JAKARTA - L’Organisation des Nations unies a déclaré lundi que la junte birmane utilisait la violence et l’intimidation pour forcer les gens à voter lors d’élections contrôlées par l’armée, tandis que les groupes d’opposition armés utilisaient des tactiques similaires pour éloigner les gens des bureaux de vote.
« Les autorité militaires déjà à Myanmar doivent cesser d’utiliser la violence brutale pour forcer les gens à choisir et cesser d’enlever des gens pour avoir exprí leur opinion différente », a déclaré le chef des droits de l’homme des Nations unies Volker Turk dans un déclaration, rapporte Al Arabiya de l’AFP (23/12).
La junte birmane dirigera le vote à partir de dimanche, faisant de ces élections très limitées un retour à la démocratie, cinq ans après avoir renversé le dernier gouvernement élu, qui a déclenché une guerre civile.
L'ancienne dirigeante civile Aung San Suu Kyi est toujours en prison et son parti, la Ligue nationale pour la démocratie (NLD), très populaire, a été dissoute après que l'armée a mis fin à l'expérimentation démocratique de dix ans dans le pays en février 2021.
Les observateurs internationaux ont rejeté le vote échelonné d'un mois comme un remaniement du gouvernement militaire.
Turk, qui a déclaré la semaine dernière à l'AFP que la tenue des élections au Myanmar dans les circonstances actuelles était « inimaginable », a averti mardi que les civils étaient menacés par les autorités militaires et les groupes d'opposition armés pour leur participation aux élections.
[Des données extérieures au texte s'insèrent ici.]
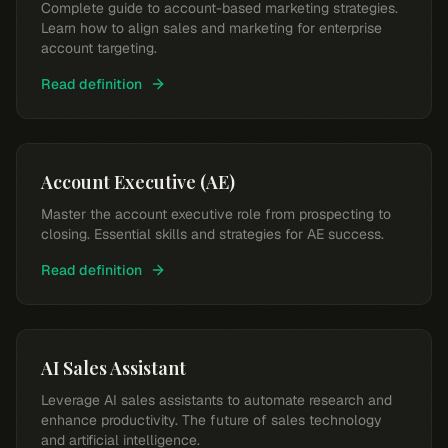
Complete guide to account-based marketing strategies.
Learn how to align sales and marketing for enterprise
account targeting.
Read definition
Account Executive (AE)
Master the account executive role from prospecting to
closing. Essential skills and strategies for AE success.
Read definition
AI Sales Assistant
Leverage AI sales assistants to automate research and
enhance productivity. The future of sales technology
and artificial intelligence.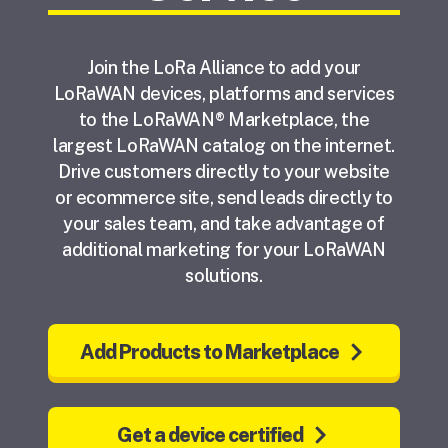
Join the LoRa Alliance to add your
LoRaWAN devices, platforms and services
to the LoRaWAN® Marketplace, the
largest LoRaWAN catalog on the internet.
Drive customers directly to your website
or ecommerce site, send leads directly to
your sales team, and take advantage of
additional marketing for your LoRaWAN
solutions.
Add Products to Marketplace
Get a device certified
Son déclaration met en lumière des dizaines d'individus qui auraient été arrêtés en vertu de la loi sur la protection des élections pour avoir exercé leur liberté d'expression.
« Beaucoup ont été condamnés à des peines très lourdes », a dit le communiqué, en référence à trois jeunes hommes de la ville de Hlainghaya dans la région de Yangon condamnés à des peines de 42 à 49 ans de prison pour avoir affiché des affiches anti-électorales.
Le bureau des droits de l'homme des Nations unies a dit avoir reçu des rapports de réfugiés dans plusieurs parties du pays, y compris la région de Mandalay, qui ont été avertis qu'ils seraient attaqués ou que leurs maisons seraient confisquées s'ils ne revenaient pas pour voter.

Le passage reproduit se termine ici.